Haberman Nejc, Huppertz Ina, Attig Jan, König Julian, Wang Zhen, Hauer Christian, Hentze Matthias W, Kulozik Andreas E, Le Hir Hervé, Curk Tomaž, Sibley Christopher R, Zarnack Kathi, Ule Jernej
Department of Molecular Neuroscience, UCL Institute of Neurology, Queen Square, London, WC1N 3BG, UK.
The Crick Institute, 1 Midland Road, London, NW1 1AT, UK.
Genome Biol. 2017 Jan 16;18(1):7. doi: 10.1186/s13059-016-1130-x.
Ultraviolet (UV) crosslinking and immunoprecipitation (CLIP) identifies the sites on RNAs that are in direct contact with RNA-binding proteins (RBPs). Several variants of CLIP exist, which require different computational approaches for analysis. This variety of approaches can create challenges for a novice user and can hamper insights from multi-study comparisons. Here, we produce data with multiple variants of CLIP and evaluate the data with various computational methods to better understand their suitability.
We perform experiments for PTBP1 and eIF4A3 using individual-nucleotide resolution CLIP (iCLIP), employing either UV-C or photoactivatable 4-thiouridine (4SU) combined with UV-A crosslinking and compare the results with published data. As previously noted, the positions of complementary DNA (cDNA)-starts depend on cDNA length in several iCLIP experiments and we now find that this is caused by constrained cDNA-ends, which can result from the sequence and structure constraints of RNA fragmentation. These constraints are overcome when fragmentation by RNase I is efficient and when a broad cDNA size range is obtained. Our study also shows that if RNase does not efficiently cut within the binding sites, the original CLIP method is less capable of identifying the longer binding sites of RBPs. In contrast, we show that a broad size range of cDNAs in iCLIP allows the cDNA-starts to efficiently delineate the complete RNA-binding sites.

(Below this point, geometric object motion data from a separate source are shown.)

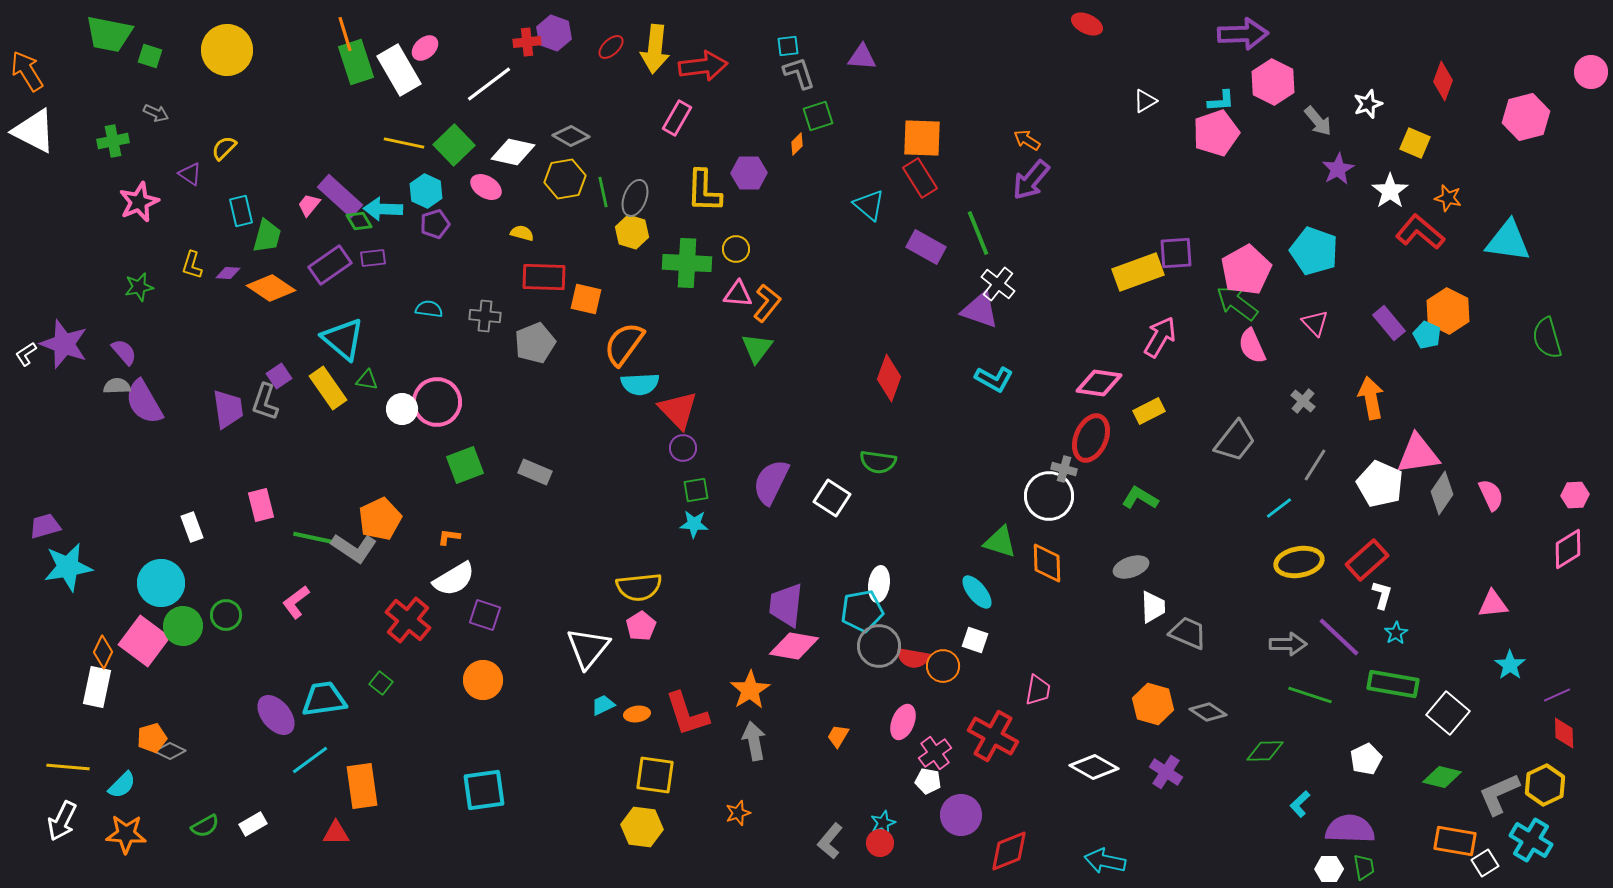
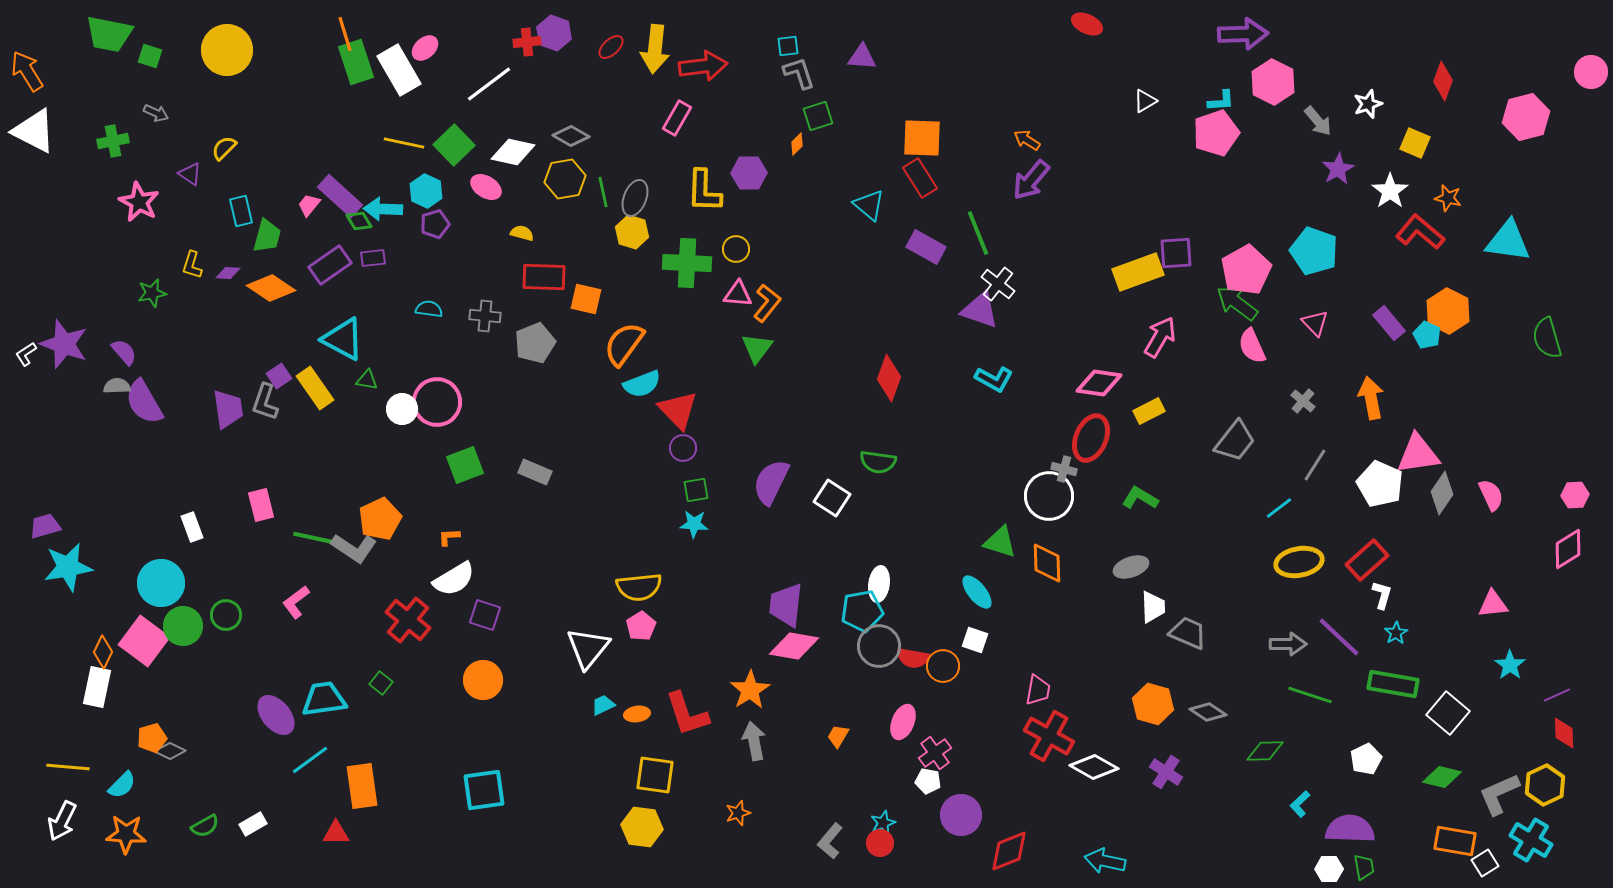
pink star at (139, 202): rotated 21 degrees counterclockwise
green star at (139, 287): moved 13 px right, 6 px down
cyan triangle at (343, 339): rotated 12 degrees counterclockwise
cyan semicircle at (640, 384): moved 2 px right; rotated 18 degrees counterclockwise
yellow rectangle at (328, 388): moved 13 px left
orange L-shape at (449, 537): rotated 10 degrees counterclockwise
red cross at (993, 736): moved 56 px right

We demonstrate the advantage of iCLIP and related methods that can amplify cDNAs that truncate at crosslink sites and we show that computational analyses based on cDNAs-starts are appropriate for such methods.
紫外线(UV)交联免疫沉淀法(CLIP)可识别与RNA结合蛋白(RBP)直接接触的RNA上的位点。CLIP存在多种变体,需要不同的计算方法进行分析。这种多样的方法可能给新手用户带来挑战,并阻碍多研究比较得出的见解。在此,我们使用CLIP的多种变体生成数据,并使用各种计算方法评估数据,以更好地了解它们的适用性。

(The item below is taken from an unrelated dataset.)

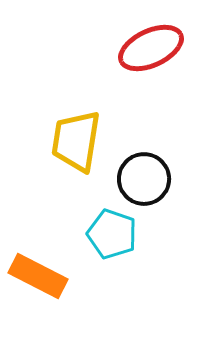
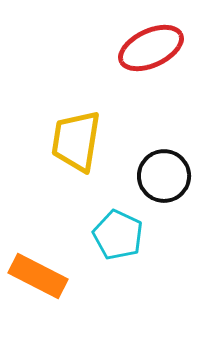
black circle: moved 20 px right, 3 px up
cyan pentagon: moved 6 px right, 1 px down; rotated 6 degrees clockwise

我们使用单核苷酸分辨率CLIP(iCLIP)对PTBP1和eIF4A3进行实验,采用UV-C或光可激活的4-硫尿苷(4SU)结合UV-A交联,并将结果与已发表的数据进行比较。如前所述,在多个iCLIP实验中,互补DNA(cDNA)起始位置取决于cDNA长度,我们现在发现这是由受限的cDNA末端导致的,这可能是RNA片段化的序列和结构限制造成的。当核糖核酸酶I的片段化效率高且获得较宽的cDNA大小范围时,这些限制可以被克服。我们的研究还表明,如果核糖核酸酶在结合位点内切割效率不高,原始的CLIP方法识别RBP较长结合位点的能力就会较弱。相比之下,我们表明iCLIP中较宽大小范围的cDNA能使cDNA起始位置有效地描绘出完整的RNA结合位点。
我们证明了iCLIP及相关方法的优势,这些方法可以扩增在交联位点截断的cDNA,并且我们表明基于cDNA起始位置的计算分析适用于此类方法。